The output should be every line below that includes the word "Thermal".

- Opening Delimiter -

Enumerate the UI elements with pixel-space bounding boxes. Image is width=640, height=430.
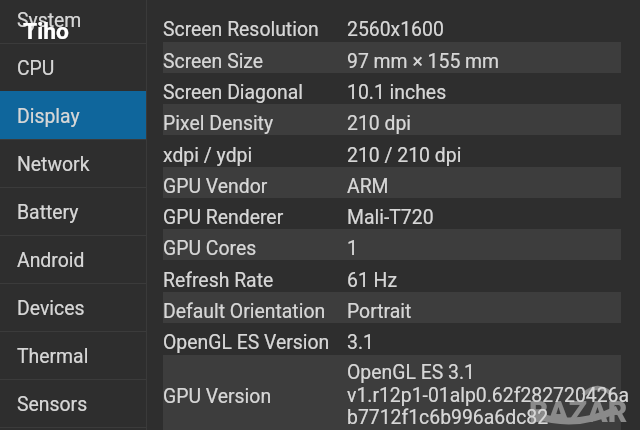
- staticText: OpenGL ES Version: [163, 331, 330, 354]
- button[interactable]: CPU: [0, 43, 147, 91]
- staticText: Display: [17, 105, 80, 128]
- button[interactable]: Screen Resolution: [163, 10, 621, 41]
- button[interactable]: Devices: [0, 283, 147, 331]
- button[interactable]: Thermal: [0, 331, 147, 379]
- staticText: Refresh Rate: [163, 269, 274, 292]
- button[interactable]: Network: [0, 139, 147, 187]
- staticText: 1: [347, 237, 358, 260]
- staticText: GPU Vendor: [163, 175, 268, 198]
- staticText: xdpi / ydpi: [163, 144, 253, 167]
- staticText: Portrait: [347, 300, 412, 323]
- button[interactable]: Android: [0, 235, 147, 283]
- staticText: CPU: [17, 57, 55, 80]
- button[interactable]: OpenGL ES Version: [163, 323, 621, 354]
- staticText: Screen Size: [163, 50, 264, 73]
- staticText: Screen Resolution: [163, 18, 319, 41]
- staticText: System: [17, 9, 82, 32]
- button[interactable]: GPU Cores: [163, 229, 621, 260]
- button[interactable]: Refresh Rate: [163, 261, 621, 292]
- button[interactable]: GPU Version: [163, 355, 621, 430]
- button[interactable]: GPU Renderer: [163, 198, 621, 229]
- staticText: BAZAR: [529, 394, 628, 429]
- staticText: Thermal: [17, 345, 89, 368]
- staticText: 10.1 inches: [347, 81, 447, 104]
- staticText: GPU Version: [163, 385, 272, 408]
- button[interactable]: Default Orientation: [163, 292, 621, 323]
- staticText: Devices: [17, 297, 85, 320]
- button[interactable]: Screen Size: [163, 42, 621, 73]
- button[interactable]: System: [0, 0, 147, 43]
- button[interactable]: Pixel Density: [163, 104, 621, 135]
- staticText: ARM: [347, 175, 389, 198]
- staticText: 210 / 210 dpi: [347, 144, 462, 167]
- button[interactable]: Battery: [0, 187, 147, 235]
- button[interactable]: Display: [0, 91, 147, 139]
- staticText: Tiho: [23, 18, 69, 45]
- staticText: Sensors: [17, 393, 88, 416]
- staticText: Battery: [17, 201, 79, 224]
- staticText: 97 mm × 155 mm: [347, 50, 500, 73]
- button[interactable]: Sensors: [0, 379, 147, 427]
- staticText: 2560x1600: [347, 18, 444, 41]
- staticText: OpenGL ES 3.1 v1.r12p1-01alp0.62f2827204…: [347, 361, 630, 428]
- staticText: Android: [17, 249, 85, 272]
- staticText: Pixel Density: [163, 112, 274, 135]
- staticText: GPU Renderer: [163, 206, 284, 229]
- button[interactable]: Screen Diagonal: [163, 73, 621, 104]
- staticText: 3.1: [347, 331, 374, 354]
- button[interactable]: xdpi / ydpi: [163, 136, 621, 167]
- button[interactable]: GPU Vendor: [163, 167, 621, 198]
- staticText: GPU Cores: [163, 237, 257, 260]
- staticText: 61 Hz: [347, 269, 398, 292]
- staticText: Network: [17, 153, 90, 176]
- staticText: 210 dpi: [347, 112, 412, 135]
- staticText: Mali-T720: [347, 206, 434, 229]
- staticText: Default Orientation: [163, 300, 326, 323]
- staticText: Screen Diagonal: [163, 81, 304, 104]
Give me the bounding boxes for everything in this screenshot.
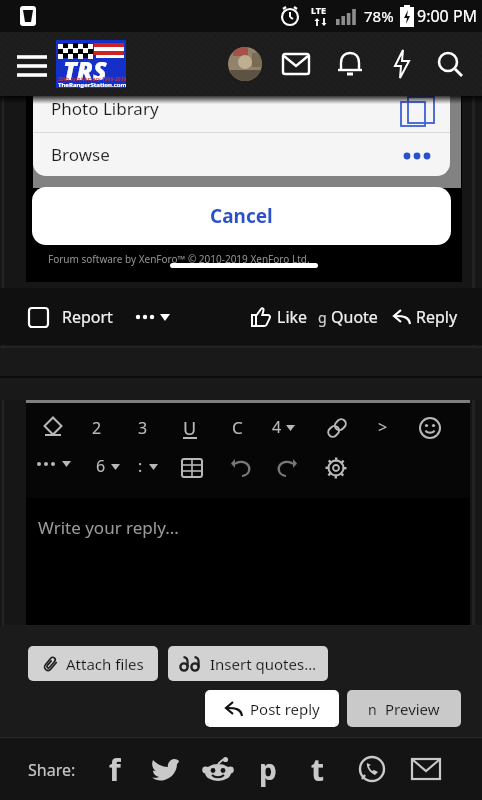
staticText: Photo Library [51,97,159,120]
staticText: Share: [28,759,76,781]
staticText: Report [62,306,113,328]
staticText: U [183,416,197,441]
staticText: LTE [311,4,327,16]
button[interactable]: n [347,690,461,727]
staticText: Reply [416,306,458,328]
button[interactable]: > [378,416,388,438]
button[interactable] [38,415,68,441]
staticText: t [311,749,325,789]
button[interactable]: TRS [56,40,126,88]
button[interactable] [36,458,71,470]
button[interactable]: : [138,455,158,477]
button[interactable] [384,46,420,82]
staticText: : [138,455,143,477]
staticText: n [368,700,377,719]
staticText: Like [277,306,308,328]
staticText: g [318,308,327,327]
staticText: Browse [51,143,110,166]
button[interactable]: C [232,416,243,439]
staticText: Quote [331,306,378,328]
button[interactable] [146,749,186,789]
staticText: 20th Anniversary 1999-2019 [58,76,126,83]
staticText: Attach files [66,654,144,674]
button[interactable]: f [98,749,132,789]
button[interactable] [406,749,446,789]
staticText: 9:00 PM [417,5,478,27]
button[interactable]: Attach files [28,646,158,681]
button[interactable]: 6 [96,455,120,477]
button[interactable] [272,455,302,481]
staticText: Forum software by XenForo™ © 2010-2019 X… [48,252,310,266]
button[interactable] [352,749,392,789]
button[interactable]: Report [62,302,113,332]
button[interactable] [26,305,50,329]
staticText: Write your reply... [38,516,179,539]
button[interactable]: p [250,749,286,789]
staticText: p [259,750,277,788]
button[interactable]: g [318,300,386,334]
button[interactable]: Reply [392,300,464,334]
button[interactable]: Post reply [205,690,339,727]
button[interactable] [416,414,444,442]
button[interactable]: t [300,749,336,789]
staticText: Cancel [210,203,273,229]
button[interactable]: U [176,413,204,443]
button[interactable] [10,48,54,84]
staticText: 6 [96,455,106,477]
button[interactable] [332,46,368,82]
button[interactable] [322,455,350,481]
staticText: 78% [364,6,394,26]
button[interactable]: Like [250,300,320,334]
staticText: 4 [272,416,282,438]
button[interactable]: Insert quotes… [168,646,328,681]
button[interactable]: 2 [92,417,102,439]
button[interactable]: Write your reply... [26,498,470,625]
button[interactable]: 3 [138,417,148,439]
button[interactable] [198,749,238,789]
button[interactable] [228,47,262,81]
button[interactable] [134,302,178,332]
button[interactable] [322,413,352,443]
button[interactable] [278,46,314,82]
staticText: f [109,749,121,789]
staticText: TRS [63,53,107,87]
staticText: TheRangerStation.com [58,81,126,88]
staticText: Post reply [250,699,320,719]
button[interactable] [178,455,206,481]
button[interactable]: Cancel [32,187,451,245]
button[interactable]: Photo Library [33,96,450,176]
button[interactable]: 4 [272,416,295,438]
staticText: Insert quotes… [210,654,317,674]
button[interactable] [432,46,468,82]
staticText: Preview [385,699,440,719]
button[interactable] [226,455,256,481]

- Closing Delimiter -

● Exercise result:
- button[interactable]: Thermal: [0, 331, 147, 379]
- staticText: Thermal: [17, 345, 89, 368]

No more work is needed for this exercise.